Sex and your sexual health during lockdown

ISWM Summer 2019 - Bisi

We’re here to answer the top five questions you might have during this time of social distancing.

The COVID-19 pandemic has seen huge changes to our lives, including our sex lives. With the Government advice on social distancing, people have been advised not to leave their homes to meetup with anyone, but this has resulted in many questions about how to look after our sexual health during these challenging times.

Can I still have sex during lockdown?

Unless you are having sex with someone else living in your home, the guidance is that you shouldn’t be meeting up with anyone.

This isn’t about your sexual health, this is to protect your general health and people around you who could be vulnerable to coronavirus. Regardless if it’s someone you regularly hook-up with or even your partner, if they live outside your home, meeting up for sex is off the cards for the time being.
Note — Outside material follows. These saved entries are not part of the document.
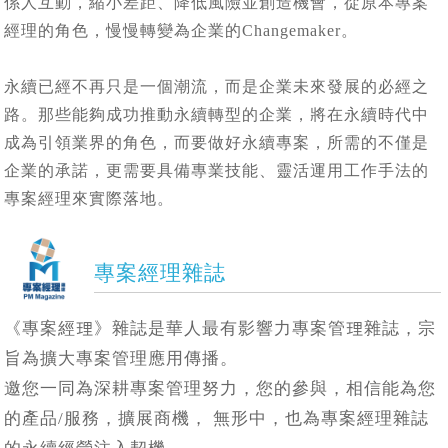
係人互動，縮小差距、降低風險並創造機會，從原本專案
經理的角色，慢慢轉變為企業的Changemaker。
永續已經不再只是一個潮流，而是企業未來發展的必經之
路。那些能夠成功推動永續轉型的企業，將在永續時代中
成為引領業界的角色，而要做好永續專案，所需的不僅是
企業的承諾，更需要具備專業技能、靈活運用工作手法的
專案經理來實際落地。
專案經理雜誌
《專案經理》雜誌是華人最有影響力專案管理雜誌，宗
旨為擴大專案管理應用傳播。
邀您一同為深耕專案管理努力，您的參與，相信能為您
的產品/服務，擴展商機， 無形中，也為專案經理雜誌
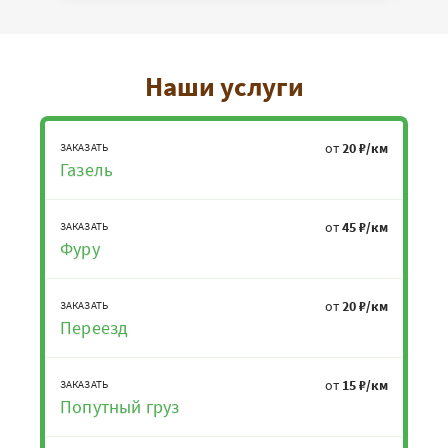
Наши услуги
от
20 ₽/км
ЗАКАЗАТЬ
Газель
от
45 ₽/км
ЗАКАЗАТЬ
Фуру
от
20 ₽/км
ЗАКАЗАТЬ
Переезд
от
15 ₽/км
ЗАКАЗАТЬ
Попутный груз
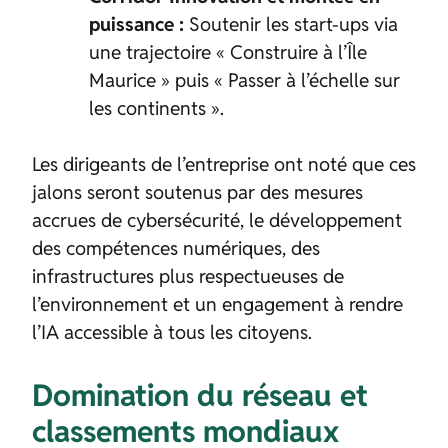
puissance :
Soutenir les start-ups via
une trajectoire « Construire à l’Île
Maurice » puis « Passer à l’échelle sur
les continents ».
Les dirigeants de l’entreprise ont noté que ces
jalons seront soutenus par des mesures
accrues de cybersécurité, le développement
des compétences numériques, des
infrastructures plus respectueuses de
l’environnement et un engagement à rendre
l’IA accessible à tous les citoyens.
Domination du réseau et
classements mondiaux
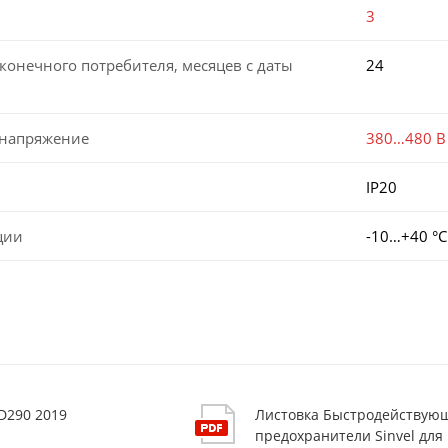
3
конечного потребителя, месяцев с даты
24
 напряжение
380…480 В
IP20
ции
-10…+40 °С
D290 2019
Листовка Быстродействую
предохранители Sinvel для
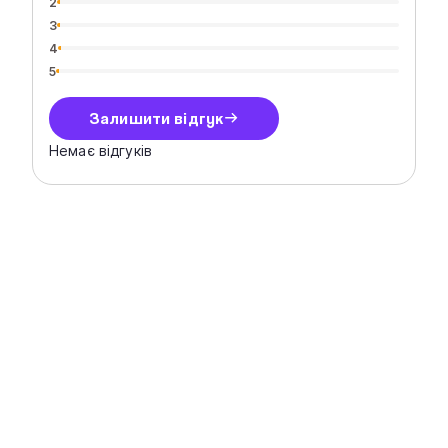
2
3
4
5
Залишити відгук
Немає відгуків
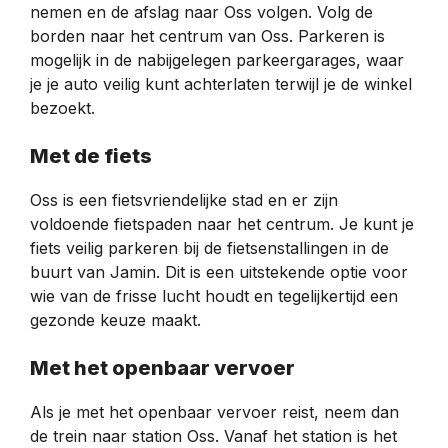
nemen en de afslag naar Oss volgen. Volg de
borden naar het centrum van Oss. Parkeren is
mogelijk in de nabijgelegen parkeergarages, waar
je je auto veilig kunt achterlaten terwijl je de winkel
bezoekt.
Met de fiets
Oss is een fietsvriendelijke stad en er zijn
voldoende fietspaden naar het centrum. Je kunt je
fiets veilig parkeren bij de fietsenstallingen in de
buurt van Jamin. Dit is een uitstekende optie voor
wie van de frisse lucht houdt en tegelijkertijd een
gezonde keuze maakt.
Met het openbaar vervoer
Als je met het openbaar vervoer reist, neem dan
de trein naar station Oss. Vanaf het station is het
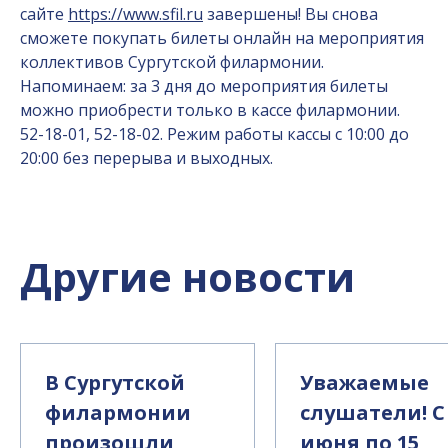
сайте
https://www.sfil.ru
завершены! Вы снова
сможете покупать билеты онлайн на мероприятия
коллективов Сургутской филармонии.
Напоминаем: за 3 дня до мероприятия билеты
можно приобрести только в кассе филармонии.
52-18-01, 52-18-02. Режим работы кассы с 10:00 до
20:00 без перерыва и выходных.
Другие новости
В Сургутской
Уважаемые
филармонии
слушатели! С
произошли
июня по 15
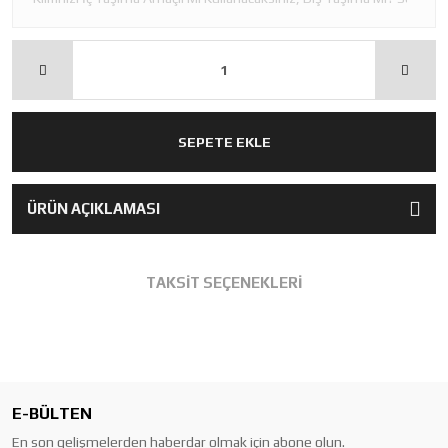
SEPETE EKLE
ÜRÜN AÇIKLAMASI
TAKSİT SEÇENEKLERİ
E-BÜLTEN
En son gelişmelerden haberdar olmak için abone olun.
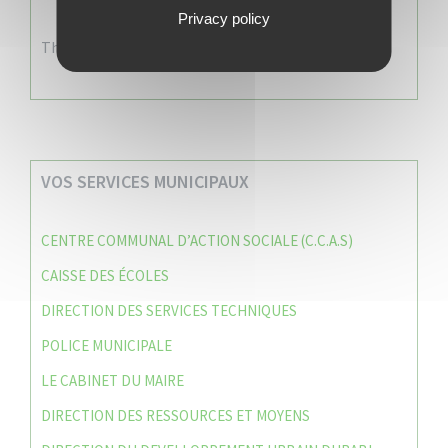
Privacy policy
There are no events
VOS SERVICES MUNICIPAUX
CENTRE COMMUNAL D’ACTION SOCIALE (C.C.A.S)
CAISSE DES ÉCOLES
DIRECTION DES SERVICES TECHNIQUES
POLICE MUNICIPALE
LE CABINET DU MAIRE
DIRECTION DES RESSOURCES ET MOYENS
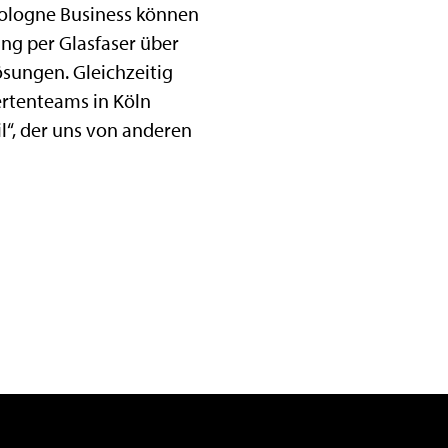
tCologne Business können
ung per Glasfaser über
sungen. Gleichzeitig
ertenteams in Köln
il“, der uns von anderen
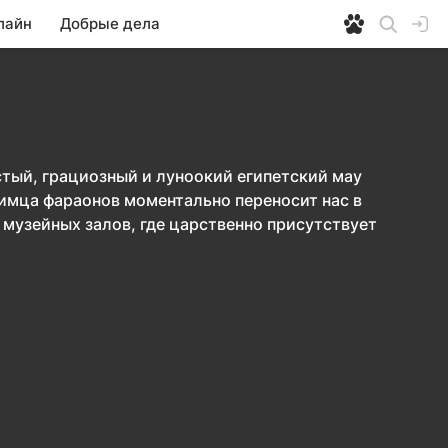
лайн
Добрые дела
стый, грациозный и луноокий египетский мау
имца фараонов моментально переносит нас в
 музейных залов, где царственно присутствует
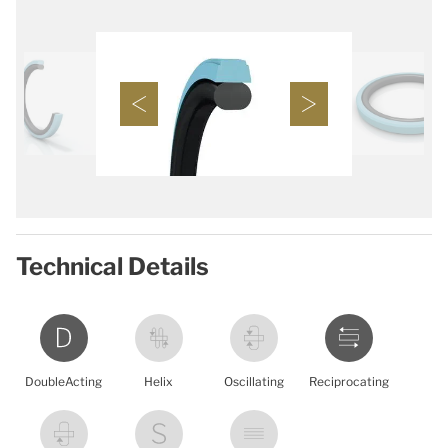
Technical Details
DoubleActing
Helix
Oscillating
Reciprocating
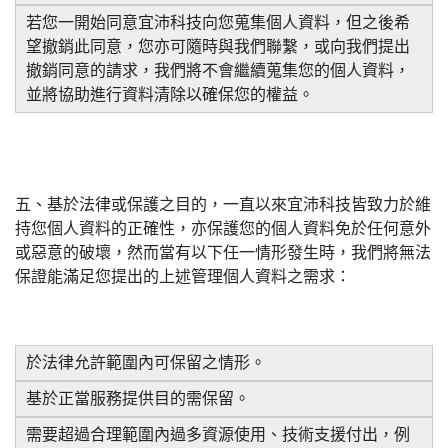
若您一開始同意宜沛科技向您蒐集個人資料，但之後希
望撤銷此同意，您亦可隨時與我們聯繫，或向我們提出
撤銷同意的請求，我們將不會繼續蒐集您的個人資料，
並將協助進行資料清除以確保您的權益。
五、基於法律或保護之目的，一直以來宜沛科技皆致力於維
持您個人資料的正確性，亦保護您的個人資料免於任何意外
或惡意的破壞，然而當有以下任一情形發生時，我們將無法
保證能滿足您提出的上述管理個人資料之需求：
於法律允許範圍內可保留之情形。
基於正當服務提供目的需保留。
需要超過合理範圍內過多資源使用、技術支援付出，例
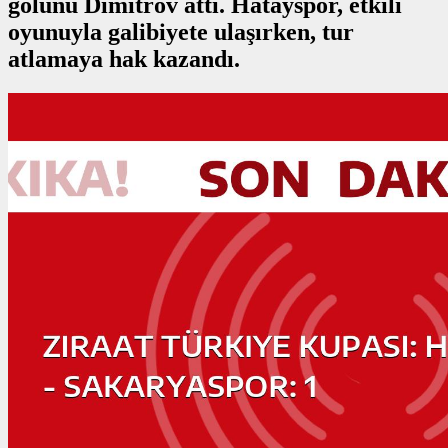
golünü Dimitrov attı. Hatayspor, etkili
oyunuyla galibiyete ulaşırken, tur
atlamaya hak kazandı.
That’s because no one should be leaving their home other than for the reasons outlined by the Government (exercise, buying essential items, medical reasons or going to work). The more times you go outside, the greater risk you have in coming into contact with the virus.

It’s also worth remembering that even if you don’t have any symptoms, you might still be infectious. It’s estimated that one in three people who contract coronavirus will show no symptoms.

But fear not, there are still plenty of alternative ways to have sex, such as using toys, phone sex and of course masturbation. All of these have zero risk of passing on coronavirus. Our favourite sexual health nurse, Sarah Mulindwa, has written a great blog post on why it’s time to end the shame of female masturbation.

Are sexual health clinics still open?

Check your local sexual health clinic to find out what services they are providing.

To free up capacity elsewhere in the NHS, sexual health clinics have greatly reduced or closed their face-to-face services for non-urgent care. This means that if you don’t have any sexually transmitted infection (STI) symptoms, it’s unlikely you’ll get seen.

For anyone with symptoms or needed urgent assistance, for example PEP, you can still get in touch with your clinic by telephone in the first instance. Walk-in appointments are no longer available so it is important you do not attempt to visit a clinic without contacting them first.

We advise that everyone who is sexually active tests at least once a year for HIV, along with regular STI screenings.

Postal testing for STIs and HIV are still available in many parts of the country. This usually involves taking a small sample of body fluids and posting it back to a lab, with results sent by text message or email a few days later.

Alternatively, if you want to use an HIV self testing kit, where you get to read your own results, you can order one online from a number of retailers or from Terrence Higgins Trust’s Fastest site. If you need treatment, you will still be able to access it.

Where can I get condoms?

Across the country, a number of local councils and sexual health organisations are offering free condom postal schemes for people at risk of poor sexual health. Check out your local sexual health clinic or organisation for more details.

If you’re not able to source free condoms by post most pharmacies and supermarkets remain open and will stock condoms and lube, and a larger variety can usually be found from online health retailers.

While many of us have a little more time on our hands, now is the perfect time to do your homework on finding the perfect fit when it comes to condoms. Take our condom quiz and answer just three quick questions and we’ll recommend condoms to suit you or your partner.

Should I still be taking PrEP?

The decision on whether to continue taking PrEP is a personal one. If you do decide to stop taking PrEP during lockdown, it’s really important to do so safely – how to do this is different for different people.

However, if you are having regular sex with someone in your household and there is an increased risk of HIV transmission, then continue taking PrEP as prescribed. If you are accessing PrEP through the NHS England trial, your trial site should be in contact when you are due a new prescription.

I’m living with HIV, do I need to self-isolate for three months?

In line with guidance issued by Terrence Higgins Trust and British HIV Association (BHIVA), people who have well-controlled HIV i.e. a CD4 of 200 or more, are not at any greater risk from coronavirus.

You should follow the social distancing guidance issued by the Government to the general population. If you have any other health conditions which may increase your risk from COVID-19, or a CD4 count of less than 50, it’s advised you self-isolate or ‘shield’ for three months to protect yourself.

If you have any concerns about your own situation, you should contact your HIV clinic.